Stay away from the meadow, my angel girl had warned. Probably because it hid snow leopards. A pair of them. And possibly a cheetah. And, for all I knew, a walrus. After Jenny and I ran into the leopards in the meadow and walked away unscathed, we never went back. Never went close. Even the giraffe knew to stay away from the meadow. He hung around the City until one day he simply disappeared.

But the gliders. The gliders were fucking brilliant, like Hui. The gliders helped us spot danger before it found us.

Hui went back to get some food. I looked toward the City, hoping Jenny would show soon. Her detail was collecting redfruit, but she should be back by now. Maybe we could go eat at the Arches. It was our favorite place to hang, close to the City but far enough away that it felt like ours. I laughed at that. Nothing here was ours. A total joke. I got up, stiff from crouching, and decided to jog to get my blood moving again. I ran by the water’s edge, slowly, above the foam. I’d gone maybe eighty yards north when I saw the gate; it rose from the white sand and flew toward me, like it had my name on it.

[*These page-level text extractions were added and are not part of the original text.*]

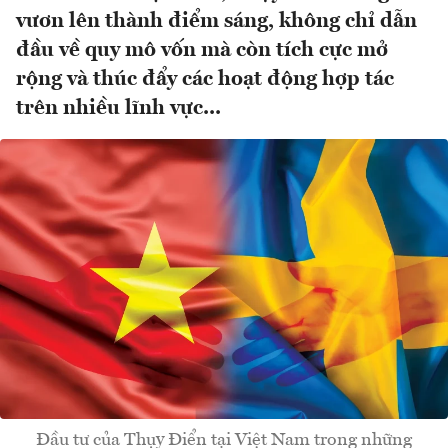
vươn lên thành điểm sáng, không chỉ dẫn
đầu về quy mô vốn mà còn tích cực mở
rộng và thúc đẩy các hoạt động hợp tác
trên nhiều lĩnh vực...
Đầu tư của Thụy Điển tại Việt Nam trong những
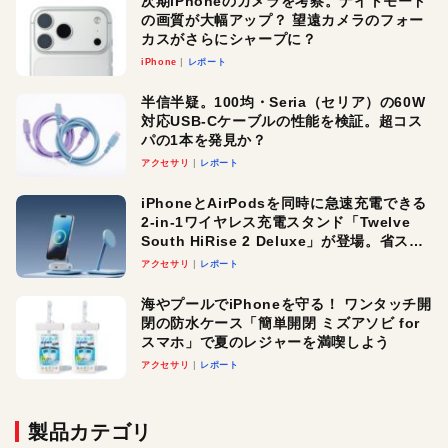
次期iPhoneのカメラを考察。ナイトモード
の画質が大幅アップ？ 望遠カメラのフォー
カスがさらにシャープに？
iPhone
レポート
半信半疑。100均・Seria（セリア）の60W
対応USB-Cケーブルの性能を検証。超コス
パの1本を発見か？
アクセサリ
レポート
iPhoneとAirPodsを同時に急速充電できる
2-in-1ワイヤレス充電スタンド「Twelve
South HiRise 2 Deluxe」が登場。省スペ
ースでおしゃれに充電したい人にオスス
アクセサリ
レポート
メ！
海やプールでiPhoneを守る！ ワンタッチ開
閉の防水ケース「簡単開閉 ミズアソビ for
スマホ」で夏のレジャーを満喫しよう
アクセサリ
レポート
製品カテゴリ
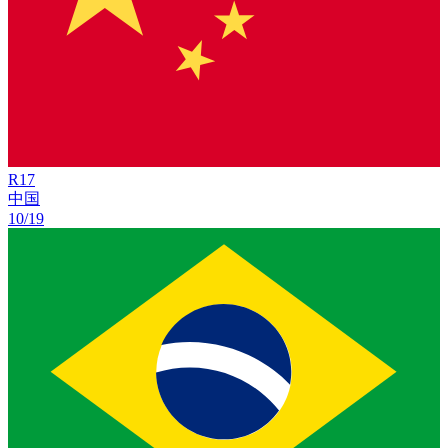
R
17
中国
10/19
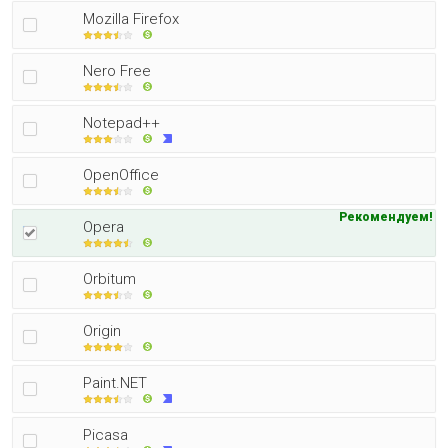
Mozilla Firefox
Nero Free
Notepad++
OpenOffice
Рекомендуем!
Opera
Orbitum
Origin
Paint.NET
Picasa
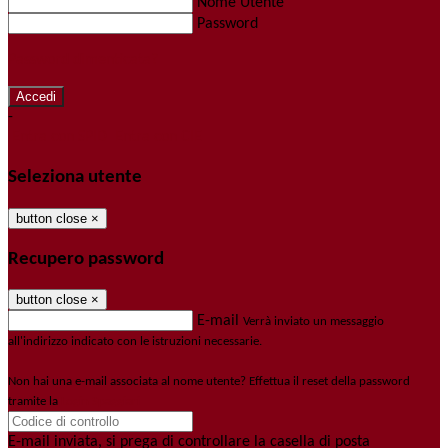
Nome Utente
Password
Password dimenticata?
-
Entra con SPID
Entra con CIE
Seleziona utente
button close
×
Recupero password
button close
×
E-mail
Verrà inviato un messaggio
all'indirizzo indicato con le istruzioni necessarie.
Non hai una e-mail associata al nome utente? Effettua il reset della password
tramite la
Login Spaggiari
E-mail inviata, si prega di controllare la casella di posta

I didn’t even realize it was noon. I didn’t even have to run.

One step later I walked into the gate. No fear.

It burned.

I passed out.

That was it. Totally anticlimactic. Arrive alone, leave alone, like I’d come full circle, only the boy who arrived was not the same boy who left.

And when I woke up on someone’s frosty lawn, my first thought wasn’t that I was naked. Or that I’d lived. Or that my time served in Giraffe Land was over. It was that I never told anyone good-bye.

How messed up is that?

So that’s it. End of story.

My name is Scott Bracken, and this is the truth. Every fucking word of it.

The next page was the last one with writing. In simple print, perfectly centered, were three words:

I fear nothing.

The remaining pages were blank.

I wondered if Charley still heard Nil, or if she ever did. I wondered if she was fearless. And I wondered if I’d have the guts to ask her.